Indian forces in the north-eastern state of Nagaland killed at least 13 civilians in an ambush near the border with Myanmar, officials say.
An army patrol mistakenly opened fire on miners returning home after work, killing six. Seven more civilians and an Indian soldier died when angry locals confronted troops.
Home Minister Amit Shah said he was “anguished” and vowed to investigate.
The army has been battling separatist militants in Nagaland for years.
The incident on Saturday night took place in and around Oting village in Mon district, which borders Myanmar, during a counterinsurgency operation, Reuters reported.
Soldiers from the Assam Rifles, an Indian army unit, opened fire on a truck carrying 30 or more coalmine labourers near their camp.

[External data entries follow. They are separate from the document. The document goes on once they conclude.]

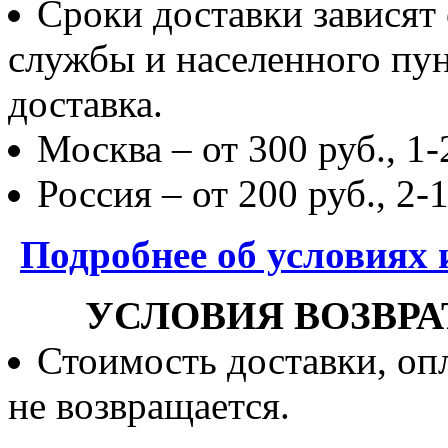
Сроки доставки зависят
службы и населенного пун
доставка.
Москва – от 300 руб., 1-
Россия – от 200 руб., 2-
Подробнее об условиях 
УСЛОВИЯ ВОЗВРА
Стоимость доставки, опл
не возвращается.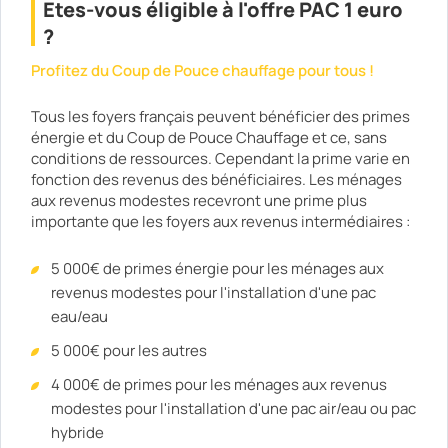
Etes-vous éligible à l'offre PAC 1 euro
?
Profitez du Coup de Pouce chauffage pour tous !
Tous les foyers français peuvent bénéficier des primes
énergie et du Coup de Pouce Chauffage et ce, sans
conditions de ressources. Cependant la prime varie en
fonction des revenus des bénéficiaires. Les ménages
aux revenus modestes recevront une prime plus
importante que les foyers aux revenus intermédiaires :
5 000€ de primes énergie pour les ménages aux
revenus modestes pour l'installation d'une pac
eau/eau
5 000€ pour les autres
4 000€ de primes pour les ménages aux revenus
modestes pour l'installation d'une pac air/eau ou pac
hybride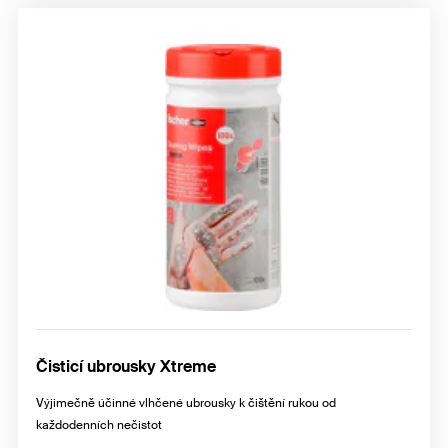
Čisticí ubrousky Xtreme
Výjimečně účinné vlhčené ubrousky k čištění rukou od
každodenních nečistot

“The troopers had intelligence inputs about some militant movement in the area and on seeing the truck they mistook the miners to be rebels and opened fire killing six labourers,” the official said, requesting anonymity as he was not authorised to speak with the media.
As news spread of the killings, hundreds of locals surrounded the camp before burning vehicles belonging to the Assam Rifles and clashing with troopers using “crude weapons”, he said.

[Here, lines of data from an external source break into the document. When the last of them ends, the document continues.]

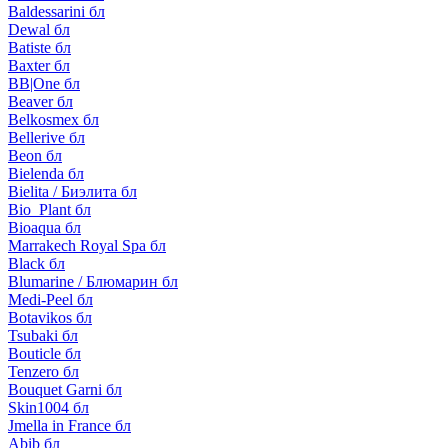
Baldessarini бл
Dewal бл
Batiste бл
Baxter бл
BB|One бл
Beaver бл
Belkosmex бл
Bellerive бл
Beon бл
Bielenda бл
Bielita / Биэлита бл
Bio_Plant бл
Bioaqua бл
Marrakech Royal Spa бл
Black бл
Blumarine / Блюмарин бл
Medi-Peel бл
Botavikos бл
Tsubaki бл
Bouticle бл
Tenzero бл
Bouquet Garni бл
Skin1004 бл
Jmella in France бл
Abib бл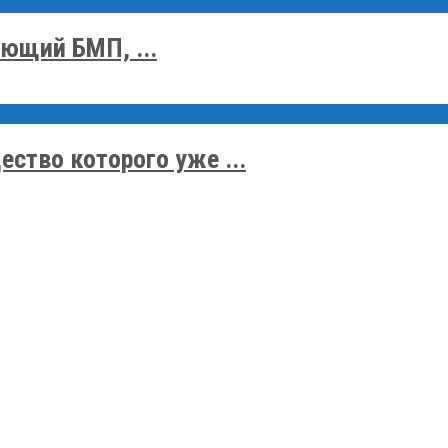
ющий БМП, ...
ство которого уже ...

Soldiers then shot dead a further seven people, state police officer Sandeep M Tamgadge told AFP.
The Indian army said in a statement that one of its soldiers was killed in the clash, while others were injured.
“The cause of the unfortunate loss of lives is being investigated at the highest level,” it said.
Mr Shah expressed his “deepest condolences” to the families of those killed and promised to “ensure justice”.
Nagaland’s chief minister called the killings “highly condemnable”.